Where Does DRE End and DataOps Begin?
Data Reliability Engineering is a part of Data Operations (DataOps), but only a part. DataOps refers to the broader set of all operational challenges that data platform owners will face. These challenges cover problems like data discovery and governance, cost tracking and management, access controls, and how to manage an ever-growing number of queries, dashboards, and ML features and models.
To draw a parallel with DevOps, reliability and uptime are certainly challenges that many DevOps teams are responsible for, but they’re often also charged with other aspects like developer velocity and security considerations.
The Tools and Techniques of DRE
While the ink hasn’t dried on the best tools and practices for Data Reliability Engineering, the seven core concepts from Google’s SRE Handbook create a strong foundation for data teams to work from.
- Embrace risk: It’s an unavoidable fact that something will eventually fail. Teams need to plan to detect, control and mitigate failures that do occur, rather than hope that they can someday achieve perfection.

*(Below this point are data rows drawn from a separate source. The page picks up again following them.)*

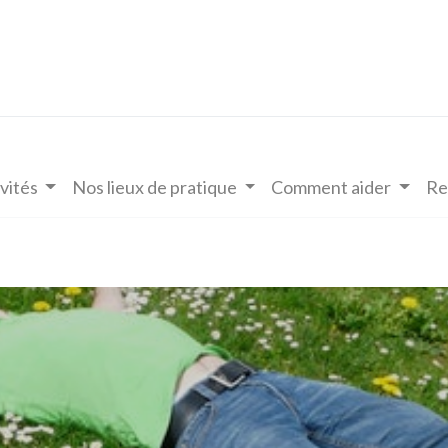
vités
Nos lieux de pratique
Comment aider
Re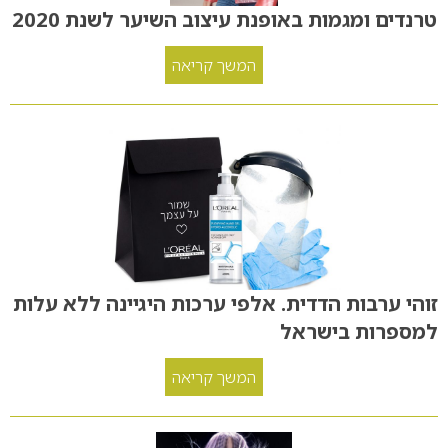
טרנדים ומגמות באופנת עיצוב השיער לשנת 2020
המשך קריאה
זוהי ערבות הדדית. אלפי ערכות היגיינה ללא עלות
למספרות בישראל
המשך קריאה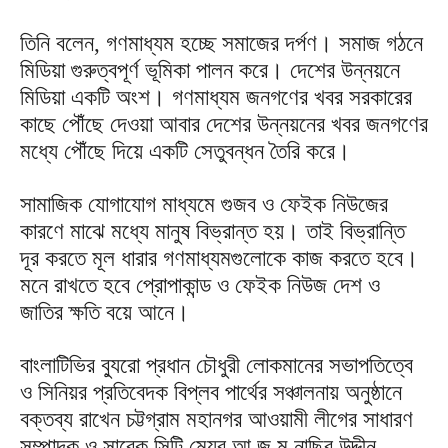
তিনি বলেন, গণমাধ্যম হচ্ছে সমাজের দর্পণ। সমাজ গঠনে
মিডিয়া গুরুত্বপূর্ণ ভূমিকা পালন করে। দেশের উন্নয়নে
মিডিয়া একটি অংশ। গণমাধ্যম জনগণের খবর সরকারের
কাছে পৌঁছে দেওয়া আবার দেশের উন্নয়নের খবর জনগণের
মধ্যে পৌঁছে দিয়ে একটি সেতুবন্ধন তৈরি করে।
সামাজিক যোগাযোগ মাধ্যমে গুজব ও ফেইক নিউজের
কারণে মাঝে মধ্যে মানুষ বিভ্রান্ত হয়। তাই বিভ্রান্তি
দূর করতে মূল ধারার গণমাধ্যমগুলোকে কাজ করতে হবে।
মনে রাখতে হবে প্রোপাকান্ড ও ফেইক নিউজ দেশ ও
জাতির ক্ষতি বয়ে আনে।
বাংলাটিভির ব্যুরো প্রধান চৌধুরী লোকমানের সভাপতিত্বে
ও সিনিয়র প্রতিবেদক বিপ্লব পার্থের সঞ্চালনায় অনুষ্ঠানে
বক্তব্য রাখেন চট্টগ্রাম মহানগর আওয়ামী লীগের সাধারণ
সম্পাদক ও সাবেক সিটি মেয়র আ জ ম নাছির উদ্দীন,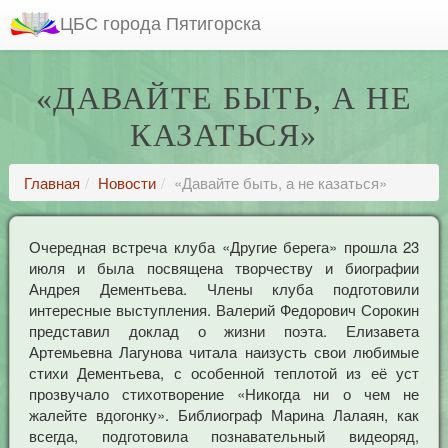
ЦБС города Пятигорска
«ДАВАЙТЕ БЫТЬ, А НЕ
КАЗАТЬСЯ»
Главная
Новости
«Давайте быть, а не казаться»
Очередная встреча клуба «Другие берега» прошла 23
июля и была посвящена творчеству и биографии
Андрея Дементьева. Члены клуба подготовили
интересные выступления. Валерий Федорович Сорокин
представил доклад о жизни поэта. Елизавета
Артемьевна Лагунова читала наизусть свои любимые
стихи Дементьева, с особенной теплотой из её уст
прозвучало стихотворение «Никогда ни о чем не
жалейте вдогонку». Библиограф Марина Лалаян, как
всегда, подготовила познавательный видеоряд,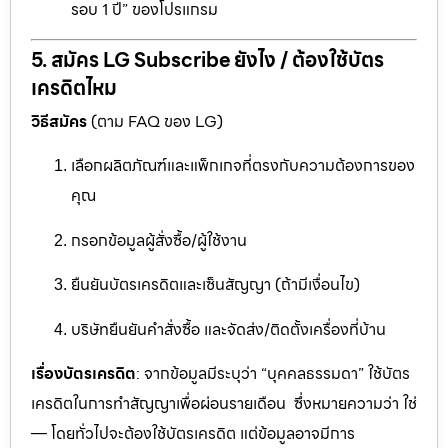
รอบ 1 ปี” ของโปรแกรม
5. สมัคร LG Subscribe ยังไง / ต้องใช้บัตร
เครดิตไหม
วิธีสมัคร
(ตาม FAQ ของ LG)
เลือกผลิตภัณฑ์และแพ็กเกจที่ตรงกับความต้องการของ
คุณ
กรอกข้อมูลผู้สั่งซื้อ/ผู้ใช้งาน
ยืนยันบัตรเครดิตและเซ็นสัญญา (ถ้ามีเงื่อนไข)
บริษัทยืนยันคำสั่งซื้อ และจัดส่ง/ติดตั้งเครื่องที่บ้าน
เรื่องบัตรเครดิต
: จากข้อมูลมีระบุว่า “บุคคลธรรมดา” ใช้บัตร
เครดิตในการทำสัญญาเพื่อผ่อนรายเดือน ซึ่งหมายความว่า ใช่
— โดยทั่วไปจะต้องใช้บัตรเครดิต แต่ข้อมูลอาจมีการ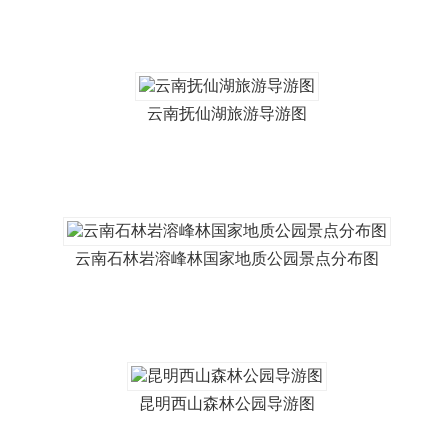
云南抚仙湖旅游导游图
云南石林岩溶峰林国家地质公园景点分布图
昆明西山森林公园导游图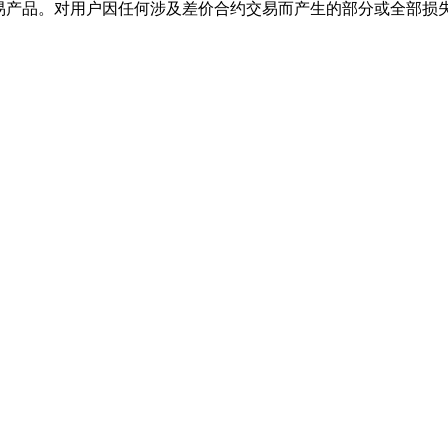
交易产品。对用户因任何涉及差价合约交易而产生的部分或全部损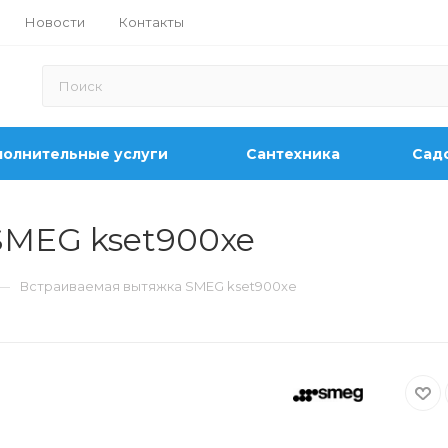
Новости
Контакты
олнительные услуги
Сантехника
Садо
SMEG kset900xe
—
Встраиваемая вытяжка SMEG kset900xe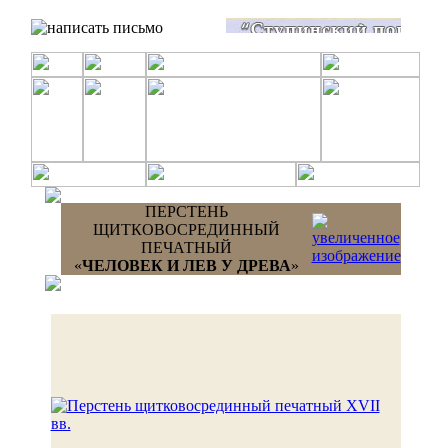
ПЕРСТЕНЬ
ЩИТКОВОСРЕДИННЫЙ
ПЕЧАТНЫЙ
«
ЧЕЛОВЕК И ЛЕВ У ДРЕВА
»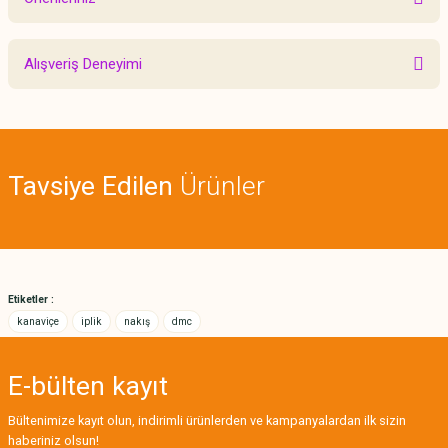
Yorum Yaz
Bu ürünün fiyat bilgisi, resim, ürün açıklamalarında ve diğer konularda
Alışveriş Deneyimi
yetersiz gördüğünüz noktaları öneri formunu kullanarak tarafımıza
iletebilirsiniz.
Görüş ve önerileriniz için teşekkür ederiz.
Sitemize ilk yorumu siz yapın!
Ürün resmi kalitesiz, bozuk veya görüntülenemiyor.
Tavsiye Edilen
Ürünler
Ürün açıklamasında eksik bilgiler bulunuyor.
Deneyimini Paylaş
Ürün bilgilerinde hatalar bulunuyor.
Ürün fiyatı diğer sitelerden daha pahalı.
Bu ürüne benzer farklı alternatifler olmalı.
Etiketler :
kanaviçe
iplik
nakış
dmc
E-bülten
kayıt
Gönder
Bültenimize kayıt olun, indirimli ürünlerden ve kampanyalardan ilk sizin
haberiniz olsun!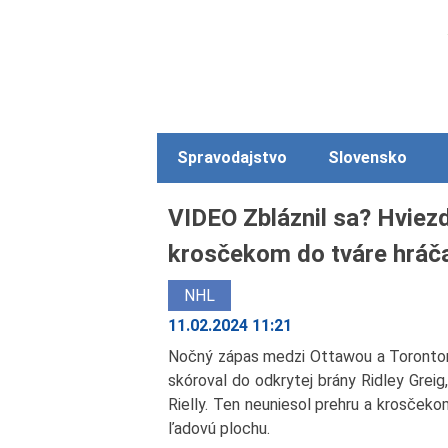
Spravodajstvo
Slovensko
VIDEO Zbláznil sa? Hviez
krosčekom do tváre hráč
NHL
11.02.2024 11:21
Nočný zápas medzi Ottawou a Torontom 
skóroval do odkrytej brány Ridley Grei
Rielly. Ten neuniesol prehru a krosček
ľadovú plochu.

- Monitor everything: Problems can’t be controlled and mitigated if they can’t be detected. Monitoring and alerting give teams the visibility they need to understand when something is wrong and how to fix it. Observability tooling is a mature area for infrastructure and applications, but for data, it’s still an emerging space.
- Set standards: Is the data high quality or not? That’s a subjective question that needs to be defined, quantified, and agreed upon in order for teams to make progress on it. If the definition of good or not good is fuzzy or lacks alignment, it will be hard to do anything about it. SLIs, SLOs, and SLAs are the standards-setting tools that can be adapted from SRE-land into DRE-land.
- Reduce toil: “Toil” is a word that describes the human work needed to operate your system — the operational work — as opposed to the engineering work that improves the system. Examples: Kicking an Airflow job or updating a schema manually. For effective Data Reliability Engineering, it’s worthwhile to remove as much toil as possible to reduce overhead. For example, tools like Fivetran can reduce the toil in ingesting data, and Looker training sessions can reduce the toil of responding to BI requests.
- Use automation: Data platform complexity has grown exponentially and managing it manually grows linearly with headcount. Which is expensive and untenable. Automating manual processes helps data teams scale reliability efforts, freeing up brainpower and time for tackling higher-order problems.
- Control releases: Making changes is ultimately how things improve, but also how things break. This is a lesson that data teams can borrow pretty directly from SRE and DevOps, code review and CI/CD pipelines. After all, pipeline code is still code at the end of the day.
- Maintain simplicity: The enemy of reliability is complexity. Complexity can’t be completely eliminated — the pipeline is doing something to the data after all — but it can be reduced. Minimizing and isolating the complexity in any one pipeline job goes a long way toward keeping it reliable
The Future of DRE
Data Reliability Engineering is a very young concept and numerous companies are helping to define the tools and practices that will make DRE as effective as SRE and DevOps. If you’re interested in exploring the concepts, the Data Reliability Engineering Conference is a good place to start. The first event took place in December with more than a thousand attendees and speakers from across the industry, including Looker, dbt, Figma, Datadog, and Netflix.